From the Dept. of Good News, section Relief, come glad tidings on my genetic status. The company http://www.23andme.com/ does genetic testing to determine whether you have an increased risk of developing a number of diseases, including Parkinson’s and Alzheimer’s. This costs money, but they have (had?) a special offer for Parkies who can get the testing done free, in return for answering numerous questions for research purposes about your medical history, your drink and drug habits, your favourite colour, etc. Free is a good price, so I applied (or rather, Marie applied pretending to be me). On my part, the most arduous task involved gobbing into a plastic tube for intercontinental dispatch.

My results came back recently and show NO increased genetic risk of either PD or Alz. That doesn’t make me move any better or think any quicker, but it does stop me fretting that I’ve passed on dud genes to my children and grandchildren. There will be dancing in the streets – or there would be if I could dance. Have I ever shown you my version of the moonwalk?

02 January 2012

All patched up

MARIE: It can be hard to see things clearly if you’re too close to them (I guess that’s why it’s always easier to solve other people’s problems), so although Jon and I both think his new Exelon patches are doing him good, we weren’t really certain how much good.

So it’s been really good to hear from several people who don’t see Jon every day that they have noticed a clear improvement in him. The physiotherapist told me Jon seems keener and is definitely quicker round the torture chamber of exercise machines, our neighbour said he’s been more cheerful lately (after a demonstration of Jon’s ballet moves), and my family who invaded us for several days over Christmas felt he is more engaged and with it.
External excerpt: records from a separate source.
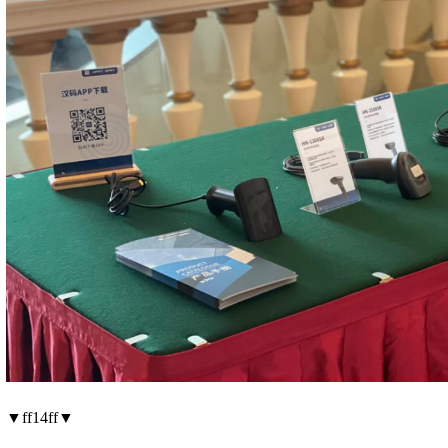
▼ff14ff▼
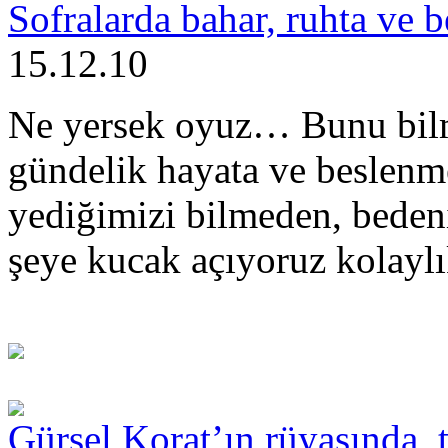
Sofralarda bahar, ruhta ve 
15.12.10
Ne yersek oyuz… Bunu bil
gündelik hayata ve beslenme
yediğimizi bilmeden, beden
şeye kucak açıyoruz kolaylı
Gürsel Korat’ın rüyasında, t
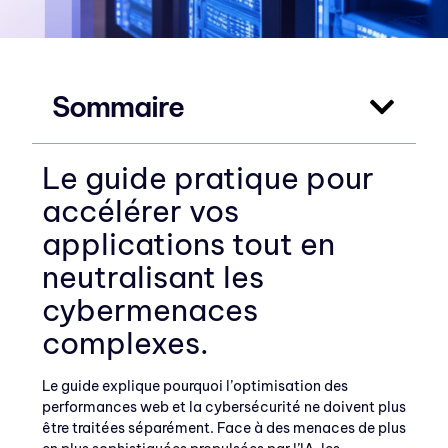
Sommaire
Le guide pratique pour
accélérer vos
applications tout en
neutralisant les
cybermenaces
complexes.
Le guide explique pourquoi l’optimisation des
performances web et la cybersécurité ne doivent plus
être traitées séparément. Face à des menaces de plus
To cap it all, he had a truly splendid New Year’s eve party. Okay, he was very slow of foot when we arrived and did have a muddled half hour early on when he told several jokes with the punch line first, but from that point on he was on an upward trajectory. A daybed had very thoughtfully been provided by our hosts – it generally really helps when Jon can have a half hour’s time-out now and again, and he’d made liberal use of similar arrangements during Christmas, but for New Year’s eve the bed remained untouched. In fact, by the time everyone else was getting ready to go home some considerable time after midnight, Jon was in his stride and could easily have stayed on.

Of course this miracle of stamina was fuelled by regular applications of drugs. Jon now takes L-dopa every two hours from 6 in the morning until 10 at night, and he just carried on with this schedule for many extra hours. That, probably in combination with the alcohol and the fags he bummed from other guests, kept him in high spirits.
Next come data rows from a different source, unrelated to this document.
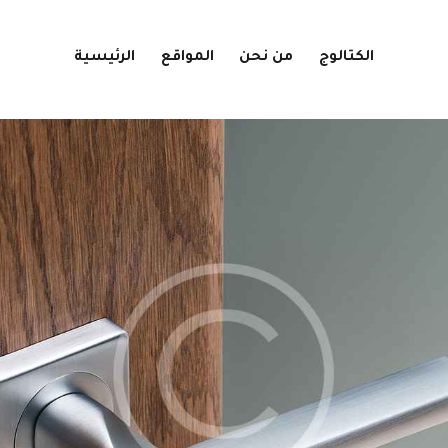
الكتالوج
من نحن
المواقع
الرئيسية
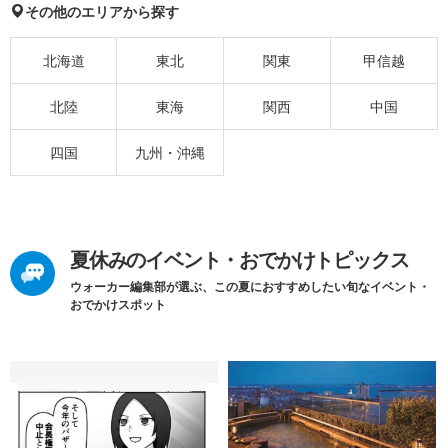
その他のエリアから探す
北海道
東北
関東
甲信越
北陸
東海
関西
中国
四国
九州・沖縄
夏休みのイベント・おでかけトピックス
ウォーカー編集部が選ぶ、この夏におすすめしたい旬なイベント・
おでかけスポット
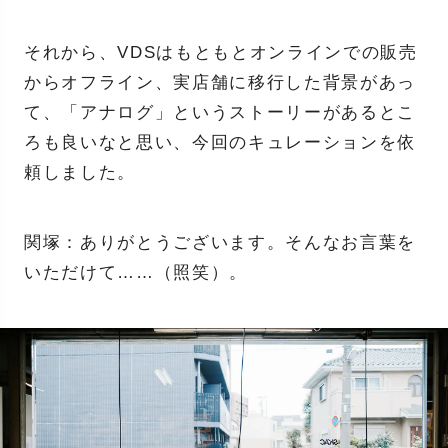
それから、VDSはもともとオンラインでの販売
からオフライン、実店舗に移行した背景があっ
て、「アナログ」というストーリーがあるとこ
ろも良いなと思い、今回のキュレーションを依
頼しました。
関塚：ありがとうございます。そんなお言葉を
いただけて……（照笑）。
The price, predictably, was that he was still flying high when we got home and didn’t get much sleep that night. In the first 24 hours of 2012, I don’t believe he managed more than 3 hours’ sleep in total – and nor did I. He got up at 6:15, turned on all the lights and let the cat out, then went back to bed. So I got up at 6:30, turned off all the lights and let the cat in, then went back to bed. So he got up and made a loud cup of tea. So I got up and had a wee. Then we both went back to bed – and 5 minutes later the first pill alarm of the day went off. Sometimes you just have to cut your losses, so we stayed up after that.

In the subsequent 24 hours Jon’s sleep ratio was reversed, and today he seems about back to normal. It didn’t use to take that long to recover from a night out when we were young and PD-free, but never mind, it’s a price well worth paying.